何でも、欧州委員会は2035年以降、ハイブリッド車を含む内燃機関エンジン搭載車の販売を禁止することを検討しているとか…。

個人的考えを記すと、「無理だと思います」である。2035年と言えばあとたったの14年だ。14年を長いと思うか短いと思うかは別として、自動車の開発なんてそんな一朝一夕に出来るものではないし、そもそも買う側の準備など全くできていない。

インフラだってそう。高速道路にある充電施設なんてあって精々2つぐらい。そこに大挙して充電が必要なクルマが押し寄せたら、はっきり言ってパニックになる。しかも一回の充電は今も30分はかかるし、それで満充電にはならない(電池残量にもよるけれど)。

そんなわけで、あと14年で全部のクルマをEVに置き換えるなんて無理。ホントにそうした規制が始まったら、古いガソリン車やハイブリッド車を皆さん大事に乗り続けることになると思う。では、今後一番手っ取り早く、そして存続可能な自動車の姿が何かといえば、個人的にはPHEV(プラグインハイブリッド)じゃないかと思うわけだ。メーカーが言う「電動化を目指す」というメッセージは多分に落としどころをこのあたりに見ているような気がしてならない。そうしないと多くの国で膨大な数のエンジニアが職を追われ、それこそ全然サスティナブルじゃなくなる。

ただ、今まで通り内燃機関一辺倒は多分まずい。残念ながらわが国ではまだPHEV車がどの程度CO2を削減できるのか明確な数値は出ていないけれど、実際に使ってみて肌感としては通常のガソリン車に対して燃費がだいぶ良いことを考えると、それなりの効果はあるのだと思う。プジョー『508』のPHEVだって、350km走った燃費は17.1km/リットルと相当なものだった(あくまでメーター表示)。

違いはデフォルトモードがエレクトリックであること


プジョー『508』に採用されているPHEVのシステムは11.8kwhというサイズのリチウムイオンバッテリーを後席床下に置き、110kwの電動モーターをエンジンと共にフロントに搭載、前輪を駆動するFWDである。元々付いていたドライブモードにハイブリッド、エレクトリックが加わり、従来のスポーツとコンフォートモードを残し多4つのモードが選択できるようになった。

大きな違いはデフォルトモードがエレクトリックであること。バッテリーが充電されてさえいれば、走り始めは電気である。これ、早朝の住宅街では重宝だ。つい先日某メーカーのスポーツカーを早朝動かさなくてはならなかったのだが、始動した瞬間に爆音が出る。結構肩身が狭い。PHEVなら音もなく発進してくれるから精神的にも迷惑をかけないから気楽である。

といって出ていく時は良いのだが、これが充電すると少し話が変わる。帰宅してすぐにソケットを繋いで充電を始めると、結構な音で唸る。まあ唸るのはほんの数分ですぐに静かにはなるのだが、その数分は部屋にいても前のパーキングスペースで唸っているのが聞こえるレベルの音だから、表で聴いたら結構な音量だと思う。

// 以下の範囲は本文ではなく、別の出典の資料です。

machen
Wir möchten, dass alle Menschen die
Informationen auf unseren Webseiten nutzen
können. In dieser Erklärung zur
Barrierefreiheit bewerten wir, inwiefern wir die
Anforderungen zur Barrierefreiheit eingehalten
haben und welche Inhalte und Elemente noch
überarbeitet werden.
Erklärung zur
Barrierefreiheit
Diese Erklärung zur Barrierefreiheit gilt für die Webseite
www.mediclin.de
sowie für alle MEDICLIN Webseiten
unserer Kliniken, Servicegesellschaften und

電気だけでは関係ないが、トランスミッションは新たにe-EAT8という、専用の8速ATが付く。これ、トルコンに代えて湿式多版クラッチを用いたものだそうである。EV走行が可能な距離はWLTCモードで56kmというのが公式なアナウンス。しかし現実はフル充電でも走行可能距離が最大で38kmしか出なかったし、普通に走った場合それよりも若干少ない走行しかできないことは確認済み。もっともこれは走行条件などによって異なると思うので一概には言えないが、少なくともお借りして6日間使用した結果はそうだった。

それにしても508は背が低い


走りは非常にスムーズである。それに静粛性が高い。エンジンがかかったとしても電動走行からガソリンへ移行した瞬間はまず気が付かないレベル。移行も極めてスムーズだ。ブレーキだけは残念ながら回生ブレーキを使う「ハイブリッド車あるある」で、停車直前のブレーキフィールに変化がある。それを見越した操作をしないと時々カックンブレーキ的な止まり方をする。

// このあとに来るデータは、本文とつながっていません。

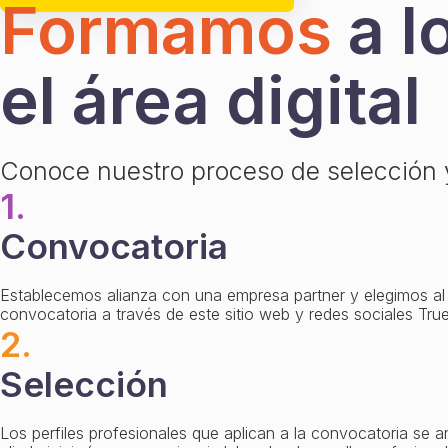
Formamos
a l
el área digital
Conoce nuestro proceso de selección y 
1.
Convocatoria
Establecemos alianza con una empresa partner y elegimos al 
convocatoria a través de este sitio web y redes sociales True
2.
Selección
Los perfiles profesionales que aplican a la convocatoria se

走行モードは前述した通りでデフォルトがエレクトリック、これに乗り心地重視のコンフォートと最もスポーティーなスポーツ。あとはハイブリッド車の良さを味わえるであろうハイブリッドモードがある。電気がなくなると自然にハイブリッドモードに移行するようで、快適に乗りたい時にコンフォート、少しコーナリングを愉しみたい時にスポーツモードという選択のレベルである。また気分に合わせてメーターパネルの表示をミニマム、ダイヤル、パーソナルなどいくつか変更できるのも面白いし、508はメーターディスプレイ内にナイトビジョンを映し出せるのも特徴である。もっともそこにばかり目をやっていると危なそうだが…。

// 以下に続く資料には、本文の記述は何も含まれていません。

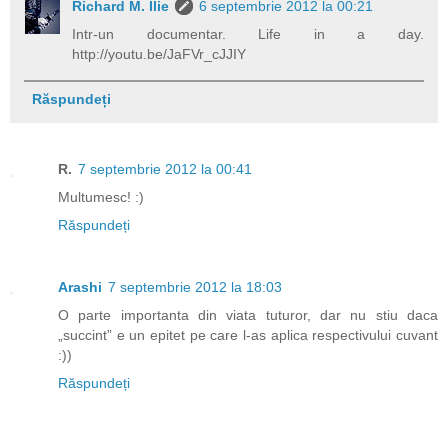
Richard M. Ilie
6 septembrie 2012 la 00:21
Intr-un documentar. Life in a day.
http://youtu.be/JaFVr_cJJIY
Răspundeți
R.
7 septembrie 2012 la 00:41
Multumesc! :)
Răspundeți
Arashi
7 septembrie 2012 la 18:03
O parte importanta din viata tuturor, dar nu stiu daca
„succint” e un epitet pe care l-as aplica respectivului cuvant
:))
Răspundeți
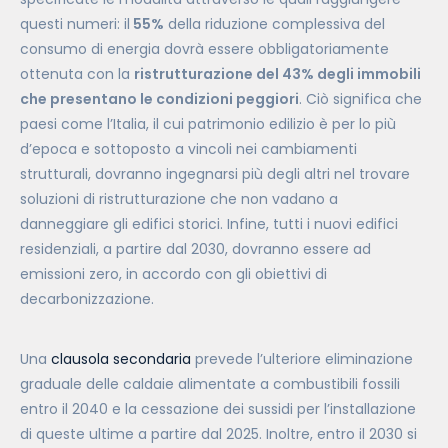
questi numeri: il
55%
della riduzione complessiva del
consumo di energia dovrà essere obbligatoriamente
ottenuta con la
ristrutturazione del 43% degli immobili
che presentano le condizioni peggiori
. Ciò significa che
paesi come l’Italia, il cui patrimonio edilizio è per lo più
d’epoca e sottoposto a vincoli nei cambiamenti
strutturali, dovranno ingegnarsi più degli altri nel trovare
soluzioni di ristrutturazione che non vadano a
danneggiare gli edifici storici. Infine, tutti i nuovi edifici
residenziali, a partire dal 2030, dovranno essere ad
emissioni zero, in accordo con gli obiettivi di
decarbonizzazione.
Una
clausola secondaria
prevede l’ulteriore eliminazione
graduale delle caldaie alimentate a combustibili fossili
entro il 2040 e la cessazione dei sussidi per l’installazione
di queste ultime a partire dal 2025. Inoltre, entro il 2030 si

それにしても508は背が低い。ワゴンのSWで全高1420mmは他に例がない。ライバルで一番低そうなのはメルセデス『Cクラス』の1455mmで、一番差があるVW『パサートヴァリアント』は1530mmと110mmも背が高くなる。まあ、その分積載容量が限られたり、あるいは乗降に少しだけ難があったりするかもしれないが、すべてはそのカッコよさを実現するため。最近はこのカッコ良さが非常に大切になっている気がする。

PHEVにしても電池の搭載容量によって、EV走行の可能走行距離が変わるが、多く搭載すればその分重量増となり、ある意味本末転倒の結果になることもあって、そのあたりに新しい価値基準が出来てくる気もする。スタイル、電池容量などこれからの自動車選びは基本が変わりそうだ。

■5つ星評価
パッケージング:★★★★★
インテリア/居住性:★★★★
パワーソース:★★★★
フットワーク:★★★★
おすすめ度:★★★★★

中村孝仁(なかむらたかひと)AJAJ会員
1952年生まれ、4歳にしてモーターマガジンの誌面を飾るクルマ好き。その後スーパーカーショップのバイトに始まり、ノバエンジニアリングの丁稚メカを経験し、さらにドイツでクルマ修行。1977年にジャーナリズム業界に入り、以来44年間、フリージャーナリストとして活動を続けている。また、現在は企業やシニア向け運転講習の会社、ショーファデプト代表取締役も務める。